Goal of the exercise
Please find every line of the listing below where "button" occurs and copy it.

=== Begin Enclosure ===

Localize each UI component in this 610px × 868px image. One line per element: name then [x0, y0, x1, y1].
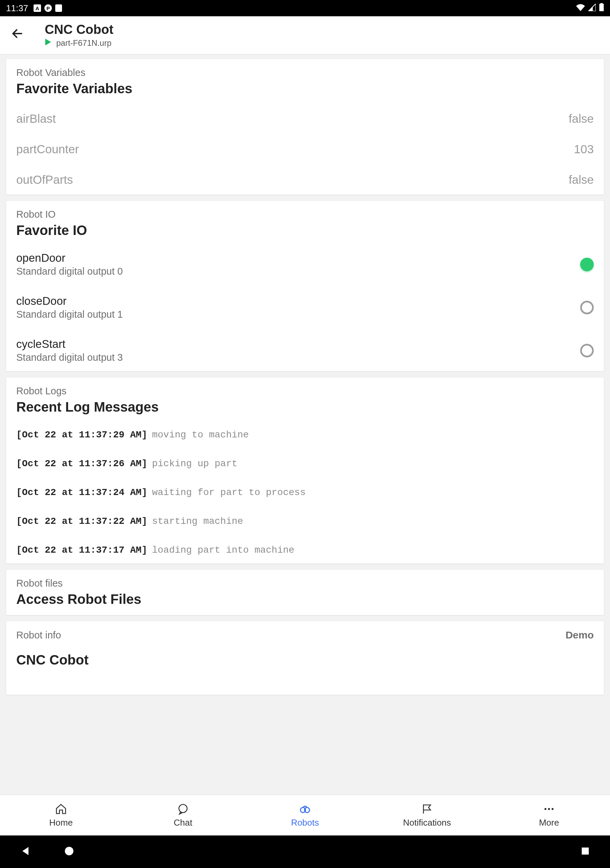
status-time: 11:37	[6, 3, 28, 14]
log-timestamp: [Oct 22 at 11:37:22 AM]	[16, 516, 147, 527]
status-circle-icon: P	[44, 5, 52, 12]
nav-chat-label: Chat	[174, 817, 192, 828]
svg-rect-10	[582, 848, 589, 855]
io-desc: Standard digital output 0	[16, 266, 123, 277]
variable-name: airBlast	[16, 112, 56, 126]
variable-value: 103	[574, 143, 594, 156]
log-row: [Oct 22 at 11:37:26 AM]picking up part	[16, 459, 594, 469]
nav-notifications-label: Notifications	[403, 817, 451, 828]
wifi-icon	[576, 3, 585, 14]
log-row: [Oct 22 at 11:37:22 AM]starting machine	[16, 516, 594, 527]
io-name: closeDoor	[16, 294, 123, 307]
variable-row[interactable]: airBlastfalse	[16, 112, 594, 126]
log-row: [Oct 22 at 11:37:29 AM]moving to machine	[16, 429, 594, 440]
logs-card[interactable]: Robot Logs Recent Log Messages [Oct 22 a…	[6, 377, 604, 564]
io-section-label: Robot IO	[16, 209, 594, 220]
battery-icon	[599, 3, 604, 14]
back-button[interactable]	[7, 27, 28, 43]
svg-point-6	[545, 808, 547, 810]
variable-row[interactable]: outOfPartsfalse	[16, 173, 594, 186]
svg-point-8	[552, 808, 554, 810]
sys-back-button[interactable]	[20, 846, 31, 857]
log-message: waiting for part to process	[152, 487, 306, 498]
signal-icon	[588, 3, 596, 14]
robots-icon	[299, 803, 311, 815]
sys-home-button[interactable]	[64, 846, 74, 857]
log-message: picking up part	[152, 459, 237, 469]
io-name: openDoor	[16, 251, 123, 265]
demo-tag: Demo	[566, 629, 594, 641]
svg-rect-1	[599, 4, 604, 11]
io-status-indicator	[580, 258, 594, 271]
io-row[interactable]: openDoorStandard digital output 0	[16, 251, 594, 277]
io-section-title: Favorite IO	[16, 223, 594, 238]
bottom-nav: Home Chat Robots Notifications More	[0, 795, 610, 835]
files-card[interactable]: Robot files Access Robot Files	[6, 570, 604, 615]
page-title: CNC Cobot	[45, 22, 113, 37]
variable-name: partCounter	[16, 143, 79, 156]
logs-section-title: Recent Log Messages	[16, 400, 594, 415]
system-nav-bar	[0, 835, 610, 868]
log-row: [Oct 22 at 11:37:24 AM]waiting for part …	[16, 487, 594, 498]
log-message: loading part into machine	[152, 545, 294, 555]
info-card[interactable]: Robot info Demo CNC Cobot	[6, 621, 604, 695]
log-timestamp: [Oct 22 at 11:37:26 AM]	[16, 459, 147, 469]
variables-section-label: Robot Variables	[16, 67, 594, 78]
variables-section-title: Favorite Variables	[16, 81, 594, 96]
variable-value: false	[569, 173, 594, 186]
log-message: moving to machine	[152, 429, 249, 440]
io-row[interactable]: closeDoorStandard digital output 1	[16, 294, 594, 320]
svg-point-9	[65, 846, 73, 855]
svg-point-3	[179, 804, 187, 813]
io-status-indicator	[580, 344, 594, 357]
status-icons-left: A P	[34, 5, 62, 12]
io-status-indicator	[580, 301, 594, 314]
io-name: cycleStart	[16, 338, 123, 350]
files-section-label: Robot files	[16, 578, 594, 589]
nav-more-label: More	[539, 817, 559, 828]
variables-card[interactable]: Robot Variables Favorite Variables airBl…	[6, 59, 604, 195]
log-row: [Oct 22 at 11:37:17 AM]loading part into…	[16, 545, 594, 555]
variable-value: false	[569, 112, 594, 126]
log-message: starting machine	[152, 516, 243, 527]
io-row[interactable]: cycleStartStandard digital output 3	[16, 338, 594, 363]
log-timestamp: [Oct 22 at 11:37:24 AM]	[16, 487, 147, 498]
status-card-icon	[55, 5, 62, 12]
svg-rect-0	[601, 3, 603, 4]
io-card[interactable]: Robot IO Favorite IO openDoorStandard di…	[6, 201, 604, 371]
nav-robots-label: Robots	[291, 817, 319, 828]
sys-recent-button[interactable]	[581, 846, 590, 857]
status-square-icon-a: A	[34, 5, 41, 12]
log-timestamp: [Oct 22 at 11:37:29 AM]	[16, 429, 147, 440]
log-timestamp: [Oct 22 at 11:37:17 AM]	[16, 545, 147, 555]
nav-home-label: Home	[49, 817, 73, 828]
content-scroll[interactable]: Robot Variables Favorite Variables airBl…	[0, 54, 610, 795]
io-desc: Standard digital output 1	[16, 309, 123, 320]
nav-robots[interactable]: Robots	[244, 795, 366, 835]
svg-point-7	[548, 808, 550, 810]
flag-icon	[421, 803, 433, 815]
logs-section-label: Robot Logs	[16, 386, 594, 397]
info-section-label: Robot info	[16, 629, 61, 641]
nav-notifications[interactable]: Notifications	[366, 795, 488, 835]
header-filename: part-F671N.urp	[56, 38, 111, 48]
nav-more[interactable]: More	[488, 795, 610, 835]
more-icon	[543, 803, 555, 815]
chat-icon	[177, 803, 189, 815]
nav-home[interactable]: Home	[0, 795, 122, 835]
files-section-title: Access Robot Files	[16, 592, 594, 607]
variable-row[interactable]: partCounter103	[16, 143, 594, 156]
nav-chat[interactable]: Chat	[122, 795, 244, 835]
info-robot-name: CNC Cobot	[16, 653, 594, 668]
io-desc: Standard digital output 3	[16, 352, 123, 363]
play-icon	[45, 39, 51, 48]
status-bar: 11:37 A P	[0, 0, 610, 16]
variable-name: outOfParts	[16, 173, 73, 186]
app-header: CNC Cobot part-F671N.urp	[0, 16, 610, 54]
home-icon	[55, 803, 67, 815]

=== End Enclosure ===

Solution for this exercise
back-button[interactable]	[7, 27, 28, 43]
sys-back-button[interactable]	[20, 846, 31, 857]
sys-home-button[interactable]	[64, 846, 74, 857]
sys-recent-button[interactable]	[581, 846, 590, 857]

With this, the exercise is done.